Approchons donc ce tirage du diamant comme un accusé pose ses mains sur une Bible qu’il ne lit pas mais qu’il sent brûler. Le Tarot Zen d’Osho n’est pas un jeu de lecture de l’avenir — c’est un miroir, un bistouri, un coup de pied dans le ventre bien rempli de la morale bourgeoise. Chaque carte ouvre une plaie, chaque lame est une cicatrice révélée. Le Diamant, avec ses cinq éclats, n’est pas un ornement : c’est une couronne d’épines à porter dans le silence lucide de la méditation.
Centre – Le Problème
C’est la blessure nue, la faille vive, l’endroit exact où tu saignes sans que personne ne le voie. C’est ce que tu portes comme un secret, et que pourtant tu hurles dans chacun de tes gestes. Ce peut être l’épuisement de croire, ou la peur d’être libre. Une carte là ne te répond pas : elle t’arrache un cri.
La gauche – Les influences intérieures
C’est ce que tu refuses de voir en toi : l’enfant honteux, le traître silencieux, le désir interdit, la haine que tu travestis en loyauté. Cette carte est un miroir sale : elle te montre ce que tu caches même à ton ombre.
La droite – Les influences extérieures
Là, c’est le monde. Ce qui t’entoure, t’infecte, te forme ou te déforme. La société, les amis, les ennemis, les regards, les chaînes dorées. Cette carte te montre comment tu es regardé — et peut-être trahi — par ce qui t’environne.
Le bas – La solution
C’est la chute nécessaire. C’est là que tu dois tomber, là où tu dois creuser. Cette carte ne te sauve pas : elle t’offre une pelle et te dit : “Creuse ta tombe pour renaître.” Elle n’est pas douce, mais elle est vraie. Elle te montre le chemin que tu n’as jamais osé prendre.

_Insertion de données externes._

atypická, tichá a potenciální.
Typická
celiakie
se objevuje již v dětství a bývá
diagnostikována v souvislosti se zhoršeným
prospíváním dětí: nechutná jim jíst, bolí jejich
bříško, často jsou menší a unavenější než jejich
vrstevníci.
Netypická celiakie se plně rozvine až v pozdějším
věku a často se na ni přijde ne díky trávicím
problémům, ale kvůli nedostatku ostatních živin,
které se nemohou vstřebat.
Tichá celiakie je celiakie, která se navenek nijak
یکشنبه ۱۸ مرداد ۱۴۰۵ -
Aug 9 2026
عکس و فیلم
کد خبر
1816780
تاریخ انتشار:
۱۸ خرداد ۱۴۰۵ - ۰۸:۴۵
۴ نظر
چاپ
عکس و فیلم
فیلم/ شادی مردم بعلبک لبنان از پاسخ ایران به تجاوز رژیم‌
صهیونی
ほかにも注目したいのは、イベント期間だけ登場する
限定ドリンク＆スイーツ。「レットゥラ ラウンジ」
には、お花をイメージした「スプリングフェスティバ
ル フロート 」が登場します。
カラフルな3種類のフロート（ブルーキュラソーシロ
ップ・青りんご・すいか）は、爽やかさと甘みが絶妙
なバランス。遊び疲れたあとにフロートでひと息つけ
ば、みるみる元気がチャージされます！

Le haut – La compréhension
Là se trouve la lumière, non pas celle qui éclaire tout, mais celle qui suffit à ne plus trébucher. Ce n’est pas une promesse. C’est une lucidité nue. Un silence ardent. Elle est la carte qui t’aide à faire un pas, et non à comprendre pourquoi tu es tombé.

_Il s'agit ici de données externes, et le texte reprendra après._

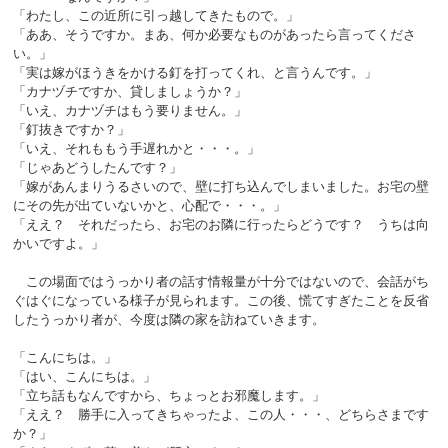
「わたし、この近所に引っ越してきたもので。」
「ああ、そうですか。まあ、何か必要なものがあったら言ってくださ
い。」
「実は嫁がほうきをかける釘を打ってくれ、と言うんです。」
「カナヅチですか、貸しましょうか？」
「いえ、カナヅチはもう要りません。」
「釘抜きですか？」
「いえ、それももう手遅れかと・・・。」
「じゃあどうしたんです？」
「嫁があんまりうるさいので、壁に打ち込んでしまいました。お宅の壁
にその先が出ていないかと、心配で・・・。」
「ええ？ それだったら、お宅のお隣に行ったらどうです？ うちは向
かいですよ。」
この場面ではうっかり者の話す情報量が十分ではないので、会話がち
ぐはぐになっている様子が見られます。この後、慌てすぎたことを反省
したうっかり者が、今度は隣の家を訪ねていきます。
「こんにちは。」
「はい、こんにちは。」
「立ち話もなんですから、ちょっとお邪魔します。」
「ええ？ 勝手に入ってきちゃったよ、この人・・・、どちらさまです
か？」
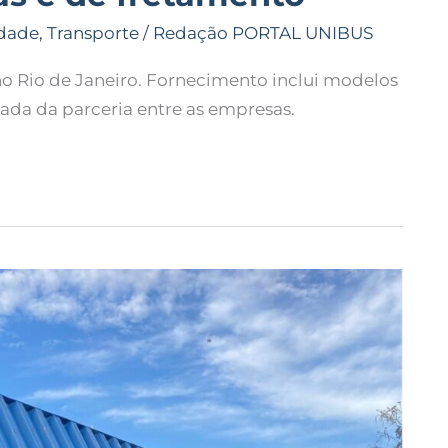
dade
,
Transporte
/
Redação PORTAL UNIBUS
no Rio de Janeiro. Fornecimento inclui modelos
ada da parceria entre as empresas.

Et voilà ce que cette méditation fait naître en moi. Non pas des réponses, mais des chants d’exil. Je ne conclus pas. Je laisse saigner.
Ma question
Ah, tu veux comprendre pourquoi tu es sec.

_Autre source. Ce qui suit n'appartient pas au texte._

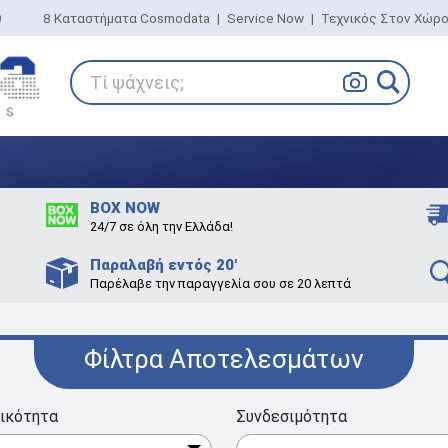
0
8 Καταστήματα Cosmodata
|
Service Now
|
Τεχνικός Στον Χώρ
Τί ψάχνεις;
BOX NOW
24/7 σε όλη την Ελλάδα!
Παραλαβή εντός 20'
Παρέλαβε την παραγγελία σου σε 20 λεπτά
Φίλτρα Αποτελεσμάτων
ικότητα
Συνδεσιμότητα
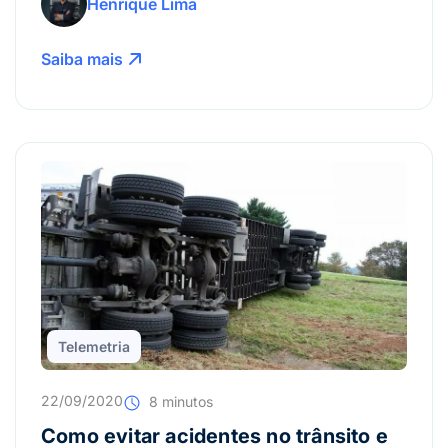
Henrique Lima
Saiba mais
Telemetria
22/09/2020
8 minutos
Como evitar acidentes no trânsito e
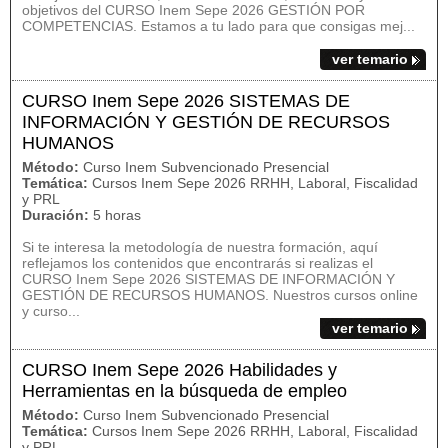
objetivos del CURSO Inem Sepe 2026 GESTIÓN POR
COMPETENCIAS. Estamos a tu lado para que consigas mej...
ver temario
CURSO Inem Sepe 2026 SISTEMAS DE
INFORMACIÓN Y GESTIÓN DE RECURSOS
HUMANOS
Método:
Curso Inem Subvencionado Presencial
Temática:
Cursos Inem Sepe 2026 RRHH, Laboral, Fiscalidad
y PRL
Duración:
5 horas
Si te interesa la metodología de nuestra formación, aquí
reflejamos los contenidos que encontrarás si realizas el
CURSO Inem Sepe 2026 SISTEMAS DE INFORMACIÓN Y
GESTIÓN DE RECURSOS HUMANOS. Nuestros cursos online
y curso...
ver temario
CURSO Inem Sepe 2026 Habilidades y
Herramientas en la búsqueda de empleo
Método:
Curso Inem Subvencionado Presencial
Temática:
Cursos Inem Sepe 2026 RRHH, Laboral, Fiscalidad
y PRL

Pas desséché. Pas mort. Pas désespéré. Juste… sec.
Comme ces rivières d’Asie où l’eau est allée se cacher sous la roche.
Tu entends encore son murmure, mais tu ne sais plus comment y plonger.
Tu as donc tiré le Diamant.
Ce tirage-là, c’est la coupe que l’on fait dans la pierre.
Une coupe nette dans ton esprit, ton cœur, ta carcasse : pour voir les veines, les cristaux, les défauts internes.
Tu veux une réponse, tu vas l’avoir. Mais pas une qui caresse. Une qui gratte.
Carte centrale – 6 d’Arc-en-Ciel : Le Compromis (Le problème)
Te voilà donc dans le mensonge doux. Le compromis. Le foutu juste milieu.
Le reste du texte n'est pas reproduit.